У Станиславского как писателя необыкновенно зоркое зрение. В каждом человеке, которого он описывает, он берет только типичное и характерное. Особенно это мастерство литературного портрета чувствуется у Станиславского, когда он говорит о прославленных мастерах Малого театра, который в его юности лучше всяких школ повлиял на его духовное развитие. Но Станиславский и здесь никогда не увлекается только внешними зарисовками. Он говорит, пусть в немногих словах, о творческой природе корифеев Малого театра. Вот он описывает игру талантливейшего комика Живокини и немедленно выделяет основной «секрет» Живокини - умение быть трагически-серьезным в самых комических местах роли. «Когда, - пишет Станиславский, - он начинал страдать, метаться, взывать о помощи со всей искренностью своего таланта, становилось нестерпимо смешно от серьезности его отношения к шуму из пустяков». Эту способность «смешить серьезом» потом великолепно показал и сам Станиславский, когда ему пришлось играть Аргана в «Мнимом больном» Мольера.
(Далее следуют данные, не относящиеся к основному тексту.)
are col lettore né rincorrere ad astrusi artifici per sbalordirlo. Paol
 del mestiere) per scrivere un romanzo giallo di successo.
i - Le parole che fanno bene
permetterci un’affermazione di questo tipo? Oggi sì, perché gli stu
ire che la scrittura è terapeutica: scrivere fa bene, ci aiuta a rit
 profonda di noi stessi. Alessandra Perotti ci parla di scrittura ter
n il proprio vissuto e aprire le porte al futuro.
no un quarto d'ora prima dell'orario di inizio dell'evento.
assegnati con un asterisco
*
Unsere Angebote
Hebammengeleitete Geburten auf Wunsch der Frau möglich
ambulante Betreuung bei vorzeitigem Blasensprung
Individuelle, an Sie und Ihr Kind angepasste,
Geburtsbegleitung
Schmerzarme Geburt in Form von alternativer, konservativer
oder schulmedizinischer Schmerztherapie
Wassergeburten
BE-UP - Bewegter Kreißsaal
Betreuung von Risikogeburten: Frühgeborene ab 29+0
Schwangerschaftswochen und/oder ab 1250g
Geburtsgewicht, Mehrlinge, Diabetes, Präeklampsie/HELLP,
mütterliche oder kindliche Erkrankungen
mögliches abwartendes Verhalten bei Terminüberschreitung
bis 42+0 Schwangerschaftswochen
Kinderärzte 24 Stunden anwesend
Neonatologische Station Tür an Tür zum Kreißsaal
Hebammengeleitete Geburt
В колоритном рассказе о Надежде Михайловне Медведевой, которую Станиславский называл «характерной актрисой милостью божией», он говорит о ее наблюдательности, столь необходимой для характерной артистки. И эту наблюдательность иллюстрирует отдельными эпизодами, восхищаясь яркой способностью Медведевой создавать живые фигуры людей, детской непосредственностью ее в отношении к жизни.
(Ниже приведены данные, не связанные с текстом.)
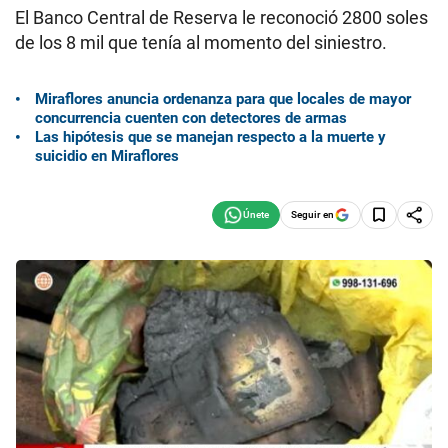
El Banco Central de Reserva le reconoció 2800 soles
de los 8 mil que tenía al momento del siniestro.
Miraflores anuncia ordenanza para que locales de mayor
concurrencia cuenten con detectores de armas
Las hipótesis que se manejan respecto a la muerte y
suicidio en Miraflores
Seguir en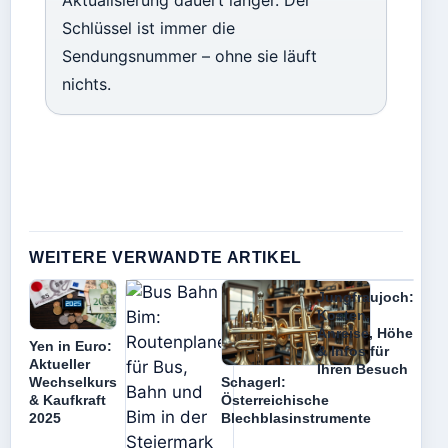
Aktualisierung dauert länger. Der
Schlüssel ist immer die
Sendungsnummer – ohne sie läuft
nichts.
WEITERE VERWANDTE ARTIKEL
Jungfraujoch:
Kosten,
Anreise, Höhe
Yen in Euro:
& Infos für
Aktueller
Ihren Besuch
Schagerl:
Wechselkurs
Österreichische
& Kaufkraft
Blechblasinstrumente
2025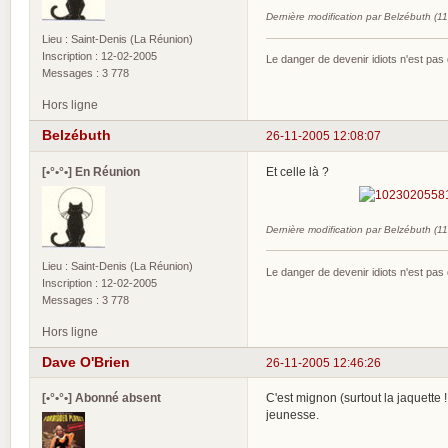
Dernière modification par Belzébuth (1
Lieu : Saint-Denis (La Réunion)
Inscription : 12-02-2005
Le danger de devenir idiots n'est pa
Messages : 3 778
Hors ligne
Belzébuth
26-11-2005 12:08:07
[•°•°•] En Réunion
Et celle là ?
Dernière modification par Belzébuth (1
Lieu : Saint-Denis (La Réunion)
Le danger de devenir idiots n'est pa
Inscription : 12-02-2005
Messages : 3 778
Hors ligne
Dave O'Brien
26-11-2005 12:46:26
[•°•°•] Abonné absent
C'est mignon (surtout la jaquette 
jeunesse.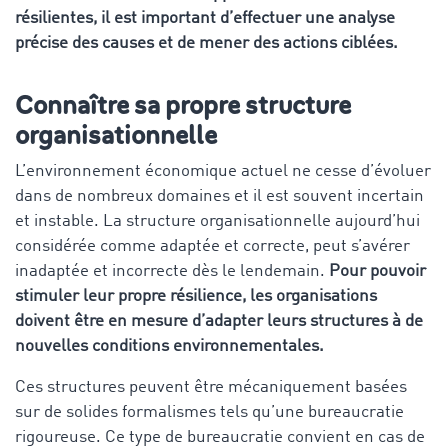
résilientes, il est important d’effectuer une analyse
précise des causes et de mener des actions ciblées.
Connaître sa propre structure
organisationnelle
L’environnement économique actuel ne cesse d’évoluer
dans de nombreux domaines et il est souvent incertain
et instable. La structure organisationnelle aujourd’hui
considérée comme adaptée et correcte, peut s’avérer
inadaptée et incorrecte dès le lendemain.
Pour pouvoir
stimuler leur propre résilience, les organisations
doivent être en mesure d’adapter leurs structures à de
nouvelles conditions environnementales.
Ces structures peuvent être mécaniquement basées
sur de solides formalismes tels qu’une bureaucratie
rigoureuse. Ce type de bureaucratie convient en cas de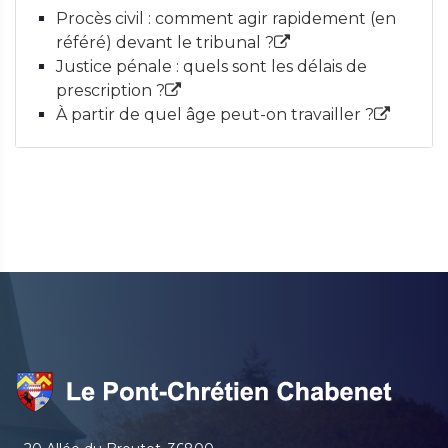
Procès civil : comment agir rapidement (en
référé) devant le tribunal ?
Justice pénale : quels sont les délais de
prescription ?
À partir de quel âge peut-on travailler ?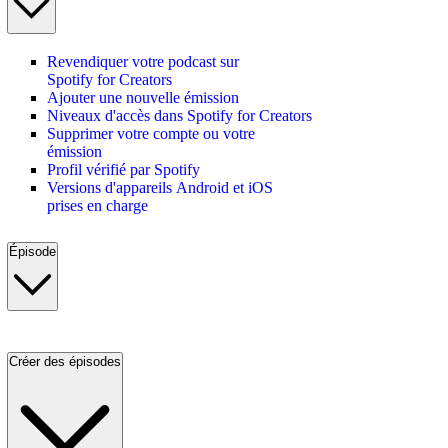
Revendiquer votre podcast sur
Spotify for Creators
Ajouter une nouvelle émission
Niveaux d'accès dans Spotify for Creators
Supprimer votre compte ou votre
émission
Profil vérifié par Spotify
Versions d'appareils Android et iOS
prises en charge
Épisode
Créer des épisodes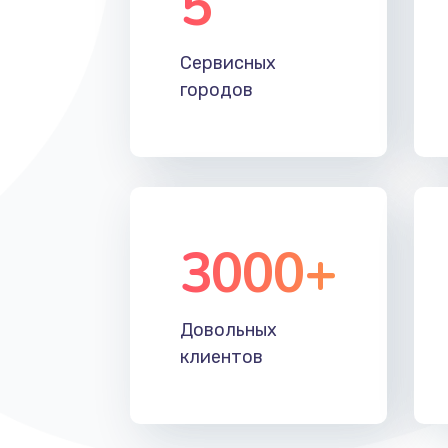
5
Настройка Wi-Fi
Сервисных
Замена HDMI
городов
3000+
Довольных
клиентов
Из всех великих актрис, которых ему пришлось видеть, Станиславский выше всех ценил Ермолову. С ней он и сам выступал на сцене. Станиславский пишет: «Мария Николаевна Ермолова - это целая эпоха для русского театра, а для нашего поколения - это символ женственности, красоты, силы, пафоса, искренней простоты и скромности». Давая превосходную характеристику внутренних и внешних данных артистического гения Ермоловой, Станиславский говорит и о самом «зерне» творчества Ермоловой, о том, что, не будучи характерной артисткой, Ермолова в каждой роли «давала всегда особенный духовный образ, не такой, как предыдущий, не такой, как у всех».

IV

Для нового издания «Моей жизни в искусстве» в качестве первого тома Собрания сочинений К. С. Станиславского предполагалось сверить печатный текст книги с теми рукописными и корректурными материалами, которые относятся к 1-му изданию 1926 года. Однако эта текстологическая задача оказалась почти неразрешимой, так как в архиве Музея Московского Художественного театра сохранилась лишь небольшая часть рукописи, гранок и верстки. Не сохранилась и рукопись первоначальной редакции 1924 года. Текст «Моей жизни в искусстве» воспроизводится в первом томе Собрания сочинений по последнему прижизненному изданию 1936 года.
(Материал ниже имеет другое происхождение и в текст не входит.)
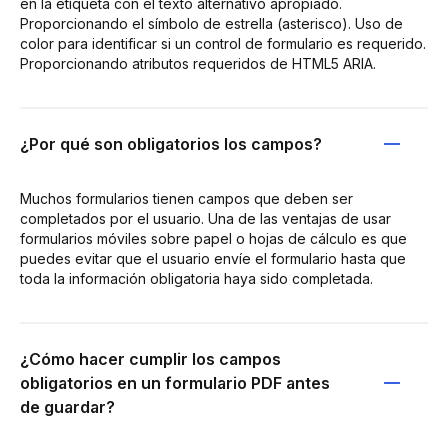
en la etiqueta con el texto alternativo apropiado.
Proporcionando el símbolo de estrella (asterisco). Uso de
color para identificar si un control de formulario es requerido.
Proporcionando atributos requeridos de HTML5 ARIA.
¿Por qué son obligatorios los campos?
Muchos formularios tienen campos que deben ser
completados por el usuario. Una de las ventajas de usar
formularios móviles sobre papel o hojas de cálculo es que
puedes evitar que el usuario envíe el formulario hasta que
toda la información obligatoria haya sido completada.
¿Cómo hacer cumplir los campos
obligatorios en un formulario PDF antes
de guardar?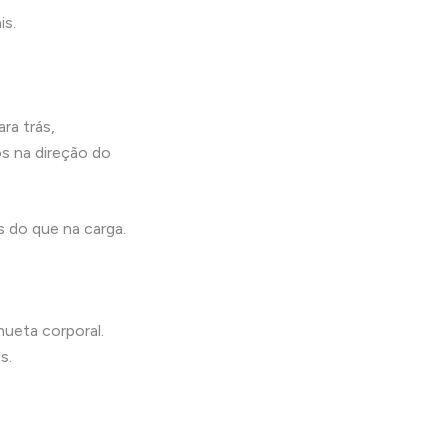
is.
ra trás,
s na direção do
s do que na carga.
hueta corporal.
s.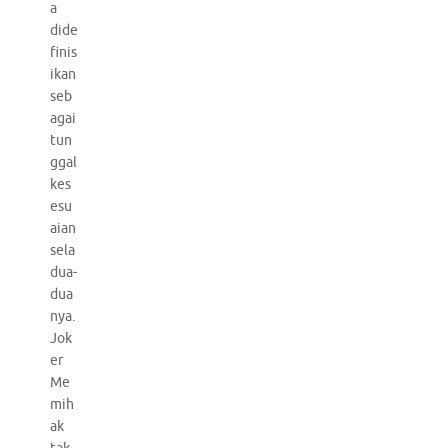
a
dide
finis
ikan
seb
agai
tun
ggal
kes
esu
aian
sela
dua-
dua
nya.
Jok
er
Me
mih
ak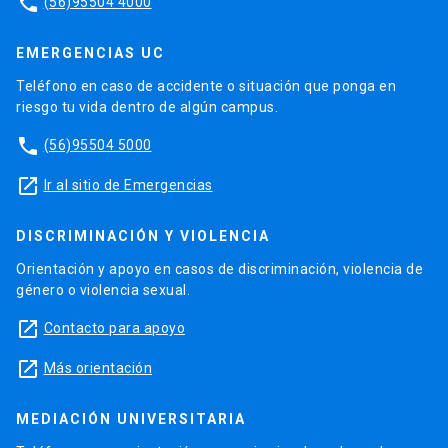
phone
(56)95504 4000
EMERGENCIAS UC
Teléfono en caso de accidente o situación que ponga en
riesgo tu vida dentro de algún campus.
phone
(56)95504 5000
launch
Ir al sitio de Emergencias
DISCRIMINACIÓN Y VIOLENCIA
Orientación y apoyo en casos de discriminación, violencia de
género o violencia sexual.
launch
Contacto para apoyo
launch
Más orientación
MEDIACIÓN UNIVERSITARIA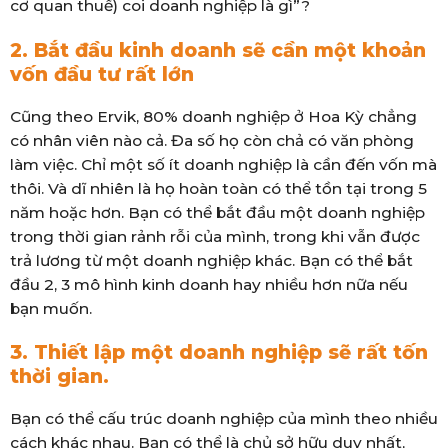
cơ quan thuế) coi doanh nghiệp là gì”?
2. Bắt đầu kinh doanh sẽ cần một khoản
vốn đầu tư rất lớn
Cũng theo Ervik, 80% doanh nghiệp ở Hoa Kỳ chẳng
có nhân viên nào cả. Đa số họ còn chả có văn phòng
làm việc. Chỉ một số ít doanh nghiệp là cần đến vốn mà
thôi. Và dĩ nhiên là họ hoàn toàn có thể tồn tại trong 5
năm hoặc hơn. Bạn có thể bắt đầu một doanh nghiệp
trong thời gian rảnh rỗi của mình, trong khi vẫn được
trả lương từ một doanh nghiệp khác. Bạn có thể bắt
đầu 2, 3 mô hình kinh doanh hay nhiều hơn nữa nếu
bạn muốn.
3. Thiết lập một doanh nghiệp sẽ rất tốn
thời gian.
Bạn có thể cấu trúc doanh nghiệp của mình theo nhiều
cách khác nhau. Bạn có thể là chủ sở hữu duy nhất,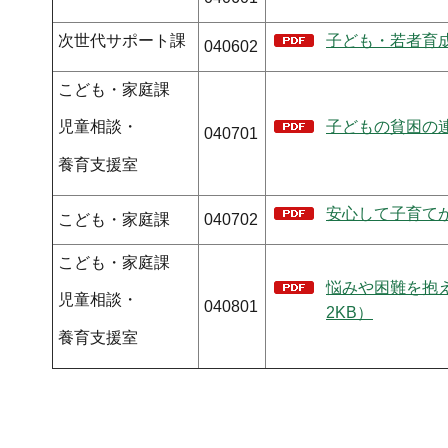
次世代サポート課
子ども・若者育成
040602
こども・家庭課
子どもの貧困の連
児童相談・
040701
養育支援室
安心して子育てが
こども・家庭課
040702
こども・家庭課
悩みや困難を抱え
児童相談・
040801
2KB）
養育支援室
Тем не менее работа в архиве Музея МХАТ не оказалась бесплодной, так как удалось обнаружить ряд неопубликованных глав и отрывков, представляющих несомненную ценность. Это дало возможность снабдить первый том особым приложением, в котором печатаются важнейшие из вновь найденных материалов.

Среди новых публикаций следует в первую очередь выделить высказывания Станиславского о творчестве Чехова. Когда в 1920-х годах вульгарные «социологи» пытались объявить творчество Чехова устаревшим и утратившим всякое значение для революционного времени, Станиславский со всей искренностью и взволнованностью встал на защиту великого писателя. Выше уже приводился один из этих замечательных отрывков. В другом ранее неизвестном высказывании Станиславский подробно развивает мысль о Чехове как о певце «светлых надежд и чаяний». «Чехов не отсталый буржуа, - пишет Станиславский, - а, напротив, слишком далеко смотрящий вперед идеалист-мечтатель». И далее читаем: «Без Чехова - нельзя, как нельзя без Пушкина, Гоголя, Грибоедова, Щепкина. Это - основные столпы, на которые всей тяжестью опирается здание нашего храма искусства».

Очень значительны варианты главы «Малый театр», где с чувством горячего патриотизма Станиславский говорит о равнодушии Европы и Америки, которые не дали себе труда понять, что Малый театр щепкинской поры ни в чем не уступает прославленным театрам Франции, Италии, Германии, Англии.

Предисловие к 1-му изданию

Словом, в настоящем своем виде эта книга уже никоим образом не является историей Художественного театра. Она говорит только о моих художественных исканиях и представляет собою как бы предисловие к другой моей книге, где я хочу передать результаты этих исканий - разработанные мною методы актерского творчества и подходов к нему.